I don’t dream of him often anymore, but I dreamt of him early this morning.
We were doing what we loved together, fishing. For some reason, it wasn’t from a boat, but we were in some body of water where we had to swim around taking a special line and tackle and dangling it in front of the fish.
We became separated and fished a little on our own with our special tackle. There were others there and at one point, it became too crowded and we got out of the water and met up in this house where others were gathering. Dale had lost his special tackle, but I still had mine and he said, “I’ve found this great place to fish without anyone, it’s a cabin, let’s take your tackle and see what we can catch. We’d better hurry because it’s getting dark.”
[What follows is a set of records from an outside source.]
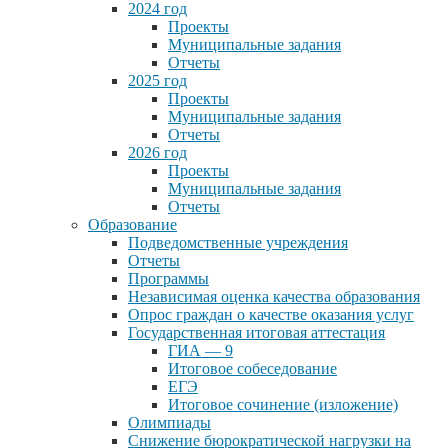
2024 год
Проекты
Муниципальные задания
Отчеты
2025 год
Проекты
Муниципальные задания
Отчеты
2026 год
Проекты
Муниципальные задания
Отчеты
Образование
Подведомственные учреждения
Отчеты
Программы
Независимая оценка качества образования
Опрос граждан о качестве оказания услуг
Государственная итоговая аттестация
ГИА — 9
Итоговое собеседование
ЕГЭ
Итоговое сочинение (изложение)
Олимпиады
Снижение бюрократической нагрузки на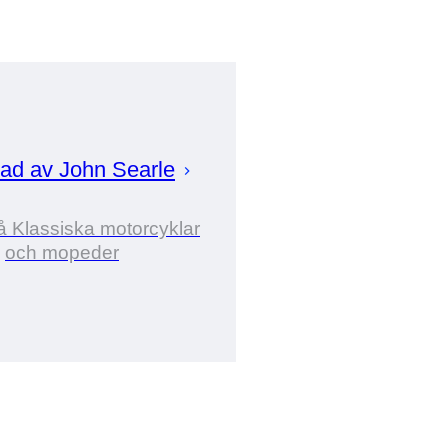
rad av
John
Searle
å Klassiska motorcyklar
och mopeder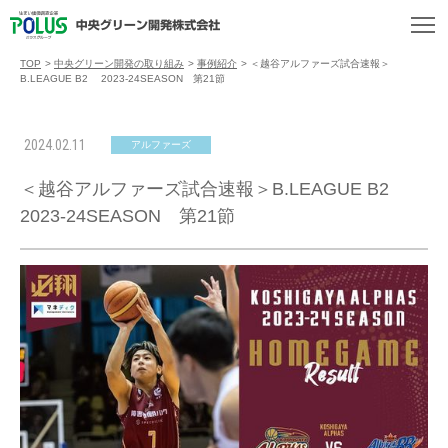
TOP
>
中央グリーン開発の取り組み
>
事例紹介
>
＜越谷アルファーズ試合速報＞
B.LEAGUE B2 2023-24SEASON 第21節
2024.02.11
アルファーズ
＜越谷アルファーズ試合速報＞B.LEAGUE B2
2023-24SEASON 第21節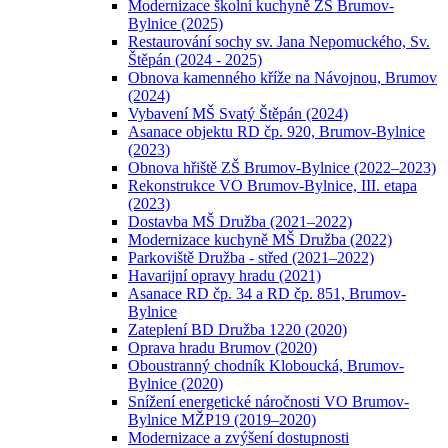
Modernizace školní kuchyně ZŠ Brumov-
Bylnice (2025)
Restaurování sochy sv. Jana Nepomuckého, Sv.
Štěpán (2024 - 2025)
Obnova kamenného kříže na Návojnou, Brumov
(2024)
Vybavení MŠ Svatý Štěpán (2024)
Asanace objektu RD čp. 920, Brumov-Bylnice
(2023)
Obnova hřiště ZŠ Brumov-Bylnice (2022–2023)
Rekonstrukce VO Brumov-Bylnice, III. etapa
(2023)
Dostavba MŠ Družba (2021–2022)
Modernizace kuchyně MŠ Družba (2022)
Parkoviště Družba - střed (2021–2022)
Havarijní opravy hradu (2021)
Asanace RD čp. 34 a RD čp. 851, Brumov-
Bylnice
Zateplení BD Družba 1220 (2020)
Oprava hradu Brumov (2020)
Oboustranný chodník Kloboucká, Brumov-
Bylnice (2020)
Snížení energetické náročnosti VO Brumov-
Bylnice MŽP19 (2019–2020)
Modernizace a zvýšení dostupnosti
As we started to leave, I went to grab my tackle and someone had taken it. “Let me go with you,” the man who had my tackle said.
I smiled at him, grabbed my tackle and line from him and told him, “We don’t play well with others,” and I looked at Dale and motioned, “He’s my weirdo.”
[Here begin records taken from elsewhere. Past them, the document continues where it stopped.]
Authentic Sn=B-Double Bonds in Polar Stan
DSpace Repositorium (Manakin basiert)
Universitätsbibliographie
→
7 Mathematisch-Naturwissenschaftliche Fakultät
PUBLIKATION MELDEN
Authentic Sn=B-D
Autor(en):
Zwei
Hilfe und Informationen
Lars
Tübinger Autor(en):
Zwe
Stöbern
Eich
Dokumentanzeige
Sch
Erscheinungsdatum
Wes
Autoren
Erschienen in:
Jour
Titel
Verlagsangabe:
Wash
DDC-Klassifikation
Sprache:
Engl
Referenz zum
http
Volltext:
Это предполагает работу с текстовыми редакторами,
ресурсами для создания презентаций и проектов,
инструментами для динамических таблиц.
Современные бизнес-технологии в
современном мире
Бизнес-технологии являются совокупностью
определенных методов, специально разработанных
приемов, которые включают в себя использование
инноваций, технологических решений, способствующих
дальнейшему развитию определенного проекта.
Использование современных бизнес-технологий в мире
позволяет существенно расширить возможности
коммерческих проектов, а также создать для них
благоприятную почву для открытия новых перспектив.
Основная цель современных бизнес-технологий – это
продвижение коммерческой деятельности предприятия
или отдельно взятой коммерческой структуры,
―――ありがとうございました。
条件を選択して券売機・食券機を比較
I woke up. It was 4 a.m. I laid there with that for awhile. I felt that familiar wave of grief coming on.
I miss my weirdo.
For those of us who have lost a partner or spouse – especially those of us who had been with them for a long time – we have that feeling. We each have a little “weirdo” in us. And our partners were the one person who got us. The one person who loved us – all of us unconditionally – accepting even our unique quirks.
It’s like we were a part of a two piece puzzle and they were the other piece that fit.
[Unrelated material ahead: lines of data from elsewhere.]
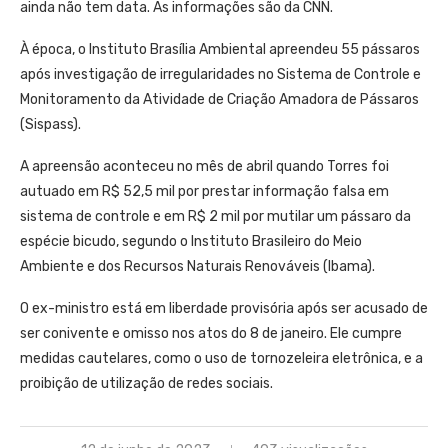
ainda não tem data. As informações são da CNN.
À época, o Instituto Brasília Ambiental apreendeu 55 pássaros
após investigação de irregularidades no Sistema de Controle e
Monitoramento da Atividade de Criação Amadora de Pássaros
(Sispass).
A apreensão aconteceu no mês de abril quando Torres foi
autuado em R$ 52,5 mil por prestar informação falsa em
sistema de controle e em R$ 2 mil por mutilar um pássaro da
espécie bicudo, segundo o Instituto Brasileiro do Meio
Ambiente e dos Recursos Naturais Renováveis (Ibama).
O ex-ministro está em liberdade provisória após ser acusado de
ser conivente e omisso nos atos do 8 de janeiro. Ele cumpre
medidas cautelares, como o uso de tornozeleira eletrônica, e a
proibição de utilização de redes sociais.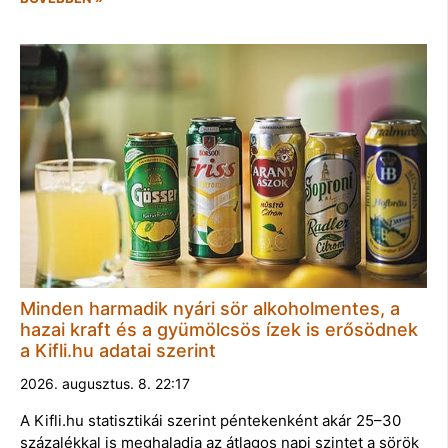
Minden harmadik nyári sör alkoholmentes, a
hazai kraft és a gyümölcsös ízek is erősödnek
a Kifli.hu adatai szerint
2026. augusztus. 8. 22:17
A Kifli.hu statisztikái szerint péntekenként akár 25–30
százalékkal is meghaladja az átlagos napi szintet a sörök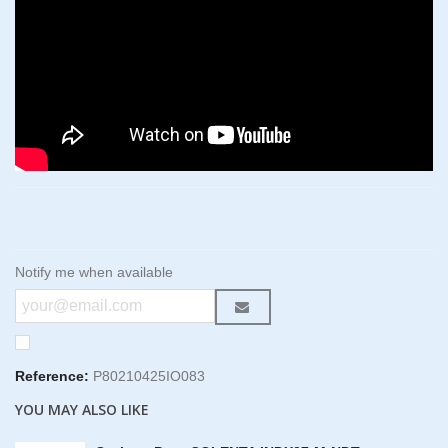
Notify me when available
Reference:
P80210425IO083
YOU MAY ALSO LIKE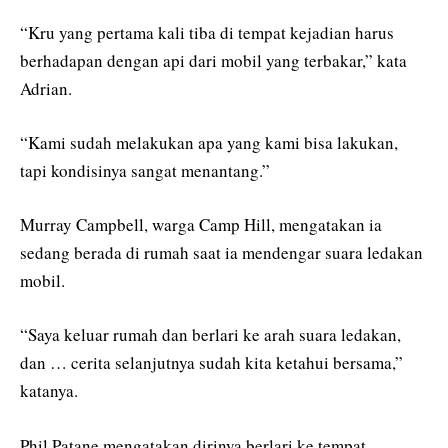
“Kru yang pertama kali tiba di tempat kejadian harus
berhadapan dengan api dari mobil yang terbakar,” kata
Adrian.
“Kami sudah melakukan apa yang kami bisa lakukan,
tapi kondisinya sangat menantang.”
Murray Campbell, warga Camp Hill, mengatakan ia
sedang berada di rumah saat ia mendengar suara ledakan
mobil.
“Saya keluar rumah dan berlari ke arah suara ledakan,
dan … cerita selanjutnya sudah kita ketahui bersama,”
katanya.
Phil Patane mengatakan dirinya berlari ke tempat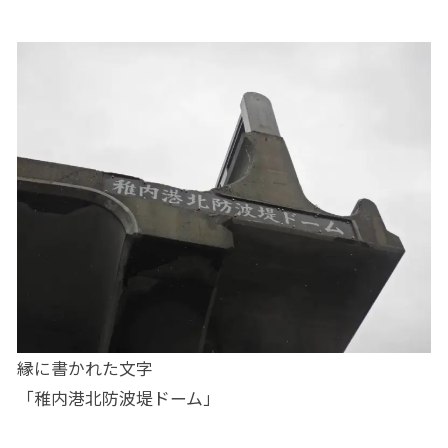
縁に書かれた文字
「稚内港北防波堤ドーム」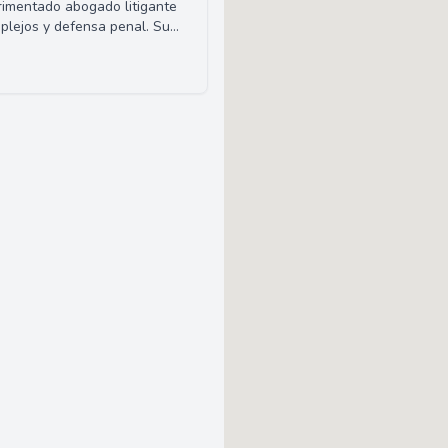
rimentado abogado litigante
omplejos y defensa penal. Su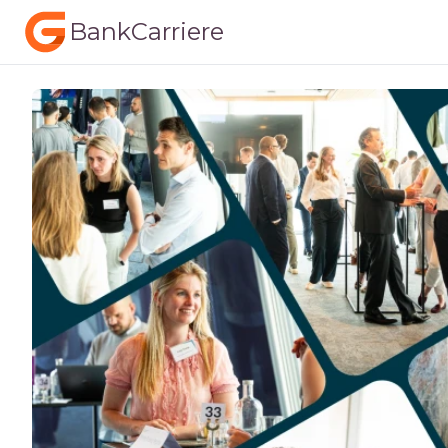
BankCarriere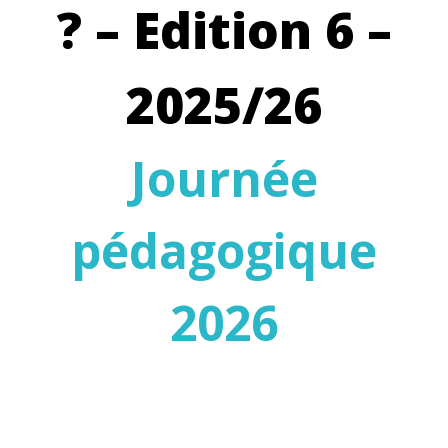
? – Edition 6 –
2025/26
Journée
pédagogique
2026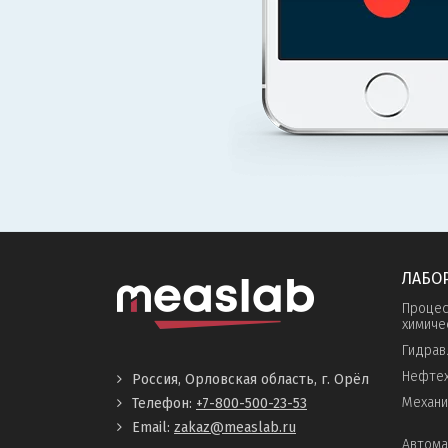
ЛАБО
Процес
химиче
Гидрав
Нефтех
Россия, Орловская область, г. Орёл
Механи
Телефон:
+7-800-500-23-53
Email:
zakaz@measlab.ru
Автома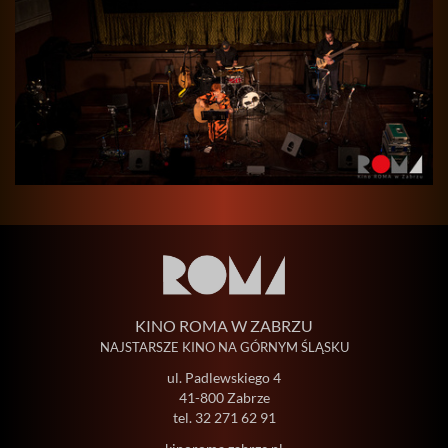
KINO ROMA W ZABRZU
NAJSTARSZE KINO NA GÓRNYM ŚLĄSKU
ul. Padlewskiego 4
41-800 Zabrze
tel.
32 271 62 91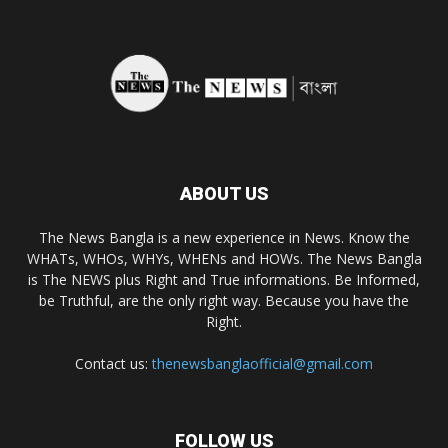
ABOUT US
The News Bangla is a new experience in News. Know the
WHATs, WHOs, WHYs, WHENs and HOWs. The News Bangla
is The NEWS plus Right and True informations. Be Informed,
be Truthful, are the only right way. Because you have the
Right.
Contact us:
thenewsbanglaofficial@gmail.com
FOLLOW US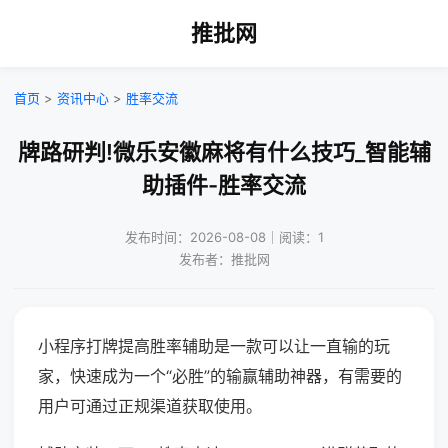
推批网
首页
>
资讯中心
>
胜率交流
牌路研判!微乐安徽麻将有什么技巧_智能辅
助插件-胜率交流
发布时间：2026-08-08｜阅读：1
发布者：推批网
小程序打牌提高胜率辅助是一款可以让一直输的玩
家，快速成为一个“必胜”的输赢辅助神器，有需要的
用户可通过正规渠道获取使用。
Maybe the dream has meaning and a message for me; maybe it’s just a mix of recent emotions and digesting the tamales I had for supper……
After and hour, I finally got up and turned on my music – my salvation – and finally cried.
Appropriate the first song I turned up was Tom Petty’s “Learning to Fly,” the song I’ve claimed as my widow power ballad.
My thoughts then came back to my here and now, my reality, what I wanted and needed to accomplish for the day, plans for the weekend, which are still up in the air……
I’m a 1-piece puzzle now, it’s up to me to embrace my whole being, my heart, my inner weirdo.
Maybe that’s the lesson of the dream.